There was no answer, or none that reached his ears, and with this piece of impertinence the Comte de Saxe’s aide-de-camp passed on to what was awaiting him at the end of the street. It leapt down upon him, the smile still round his lips, with a noise like the clatter of several iron pots, with an astonishing souse of water and a simultaneous blow on head and shoulder that sent him reeling, astounded and indignant, into the rain-filled gutter in the middle of the ruelle, where, slipping in the slime of it, he fell his length.
Not without cause had the retired notary who dwelt in the corner house with the lantern feared that the whole of his already rickety gutter would carry away one of these nights if the gale continued.
CHAPTER II
When Mr. Ranald Maclean, younger of Fasnapoll in Askay, had opened the window of his lodging in the Rue des Minimes, it had only been because of the unconscious pressure of his thoughts. Were the elements never going to relent? A Jacobite by upbringing and conviction, he had nevertheless no more come to Dunkirk in order to join Prince Charles Edward and the French expedition than he had unfastened his casement through impatience of the advent of a lady, as that impudent French officer just passing in the rain had suggested. It was chance which had brought him, all unknowing, to Dunkirk on his way back to Scotland from the wine country of the Gironde—only to find Dunkirk a hive of war-like preparations, and all outgoing vessels forbidden to leave. In less than an hour he had discovered why; in less than two, finding that the Earl Marischal was among the Scottish Jacobites gathered there to accompany the expedition, he had waited upon him and placed his sword at the disposal of King James III and VIII.
That was last Thursday, before the first tempest; and this was Wednesday. What of the condition of the French flotilla now, what of all those brave hopes? “The wind blew and they were scattered.” Mr. Maclean did not know whence these words came to torment him; he thought from some English medal struck to commemorate the destruction of the Spanish Armada. Yes, the winds always fought for England; had they not wrecked the hopes of the Jacobite attempt of 1719 by scattering the Spanish fleet which was to bring such solid assistance to the Cause? He turned away from his contemplation of the streaming, howling dusk outside with something between a curse and a sigh, and, forgetting to close the inward opening casement, moved away, a tall, lean, muscular Highlander of eight-and-twenty or so, not ill-looking, rather grave of aspect, dark of complexion, grey-eyed and wearing his own dark hair. But after a moment, realising that the rain was coming in, he turned back to shut the window, and was just pushing it to when there came to his ears from without a sort of clattering and a cry.
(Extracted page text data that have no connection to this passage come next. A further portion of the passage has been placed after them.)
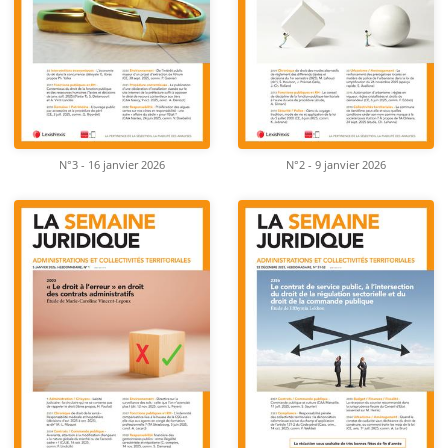
N°3 - 16 janvier 2026
N°2 - 9 janvier 2026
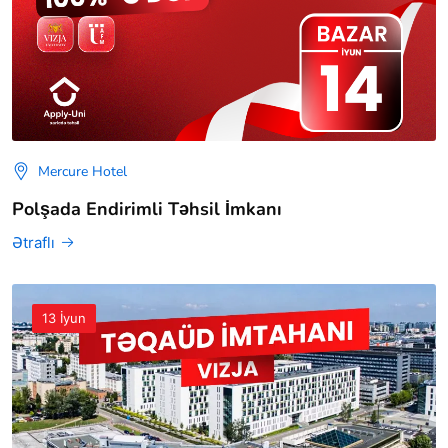
Mercure Hotel
Polşada Endirimli Təhsil İmkanı
Ətraflı
13 İyun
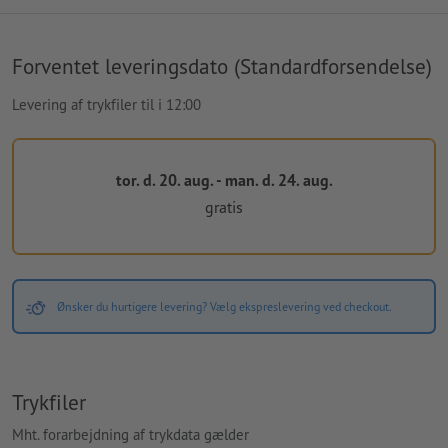
Forventet leveringsdato (Standardforsendelse)
Levering af trykfiler til i 12:00
tor. d. 20. aug. - man. d. 24. aug.
gratis
Ønsker du hurtigere levering? Vælg ekspreslevering ved checkout.
Trykfiler
Mht. forarbejdning af trykdata gælder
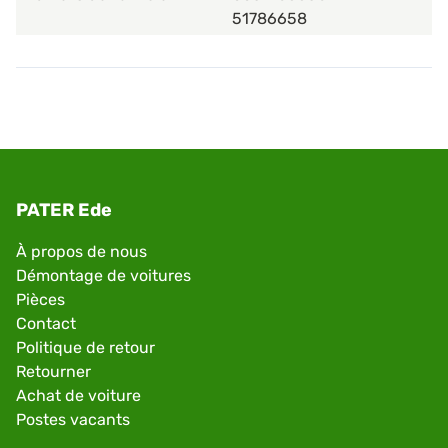
51786658
PATER Ede
À propos de nous
Démontage de voitures
Pièces
Contact
Politique de retour
Retourner
Achat de voiture
Postes vacants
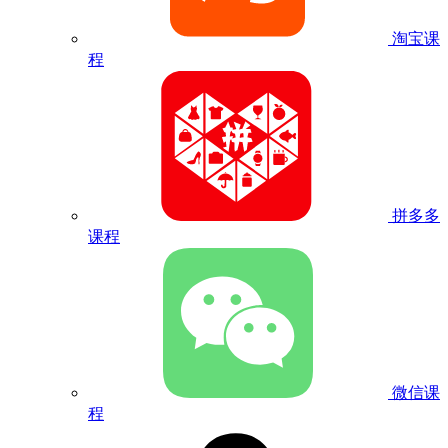
淘宝课
程
拼多多
课程
微信课
程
Pulling the casement wide again, he thrust out his head. The vacillating light at the end of the little street showed him a cloaked and falling figure. Ranald Maclean swung a leg over the low sill and vaulted out into the rain.
* * * * *
“Are you much hurt, sir?” asked a voice in Marie-Cyprien de Lancize’s ear, a voice which that young officer, a quarter stunned though he was, realised to be other than French, though it was using that language. Its owner was assisting him to rise.
“Parbleu, I hardly know!” Once upon his feet, the Vicomte carried a hand to his hatless head. His elegant white wig was askew and soiled in one place with the mud of the unsavoury channel in which lay his galooned and cockaded tricorne, upside down. His helper picked it up.
“May I offer you, sir,” he said, “the hospitality of my little room along there to put yourself to rights, and to repose yourself awhile if you wish?”
With thanks the Frenchman accepted the hat and the offer, too. “But I should like to know,” he added, looking up at the unbetraying, blank wall, “what enemy I can have in this little street, of whose name I am not even sure!”
“It is called the Rue des Minimes.”
“Eh bien, never have I serenaded any fair bourgeoise in the Rue des Minimes—yet to receive an iron cauldron full of water . . . by the way, I hope it was only water?”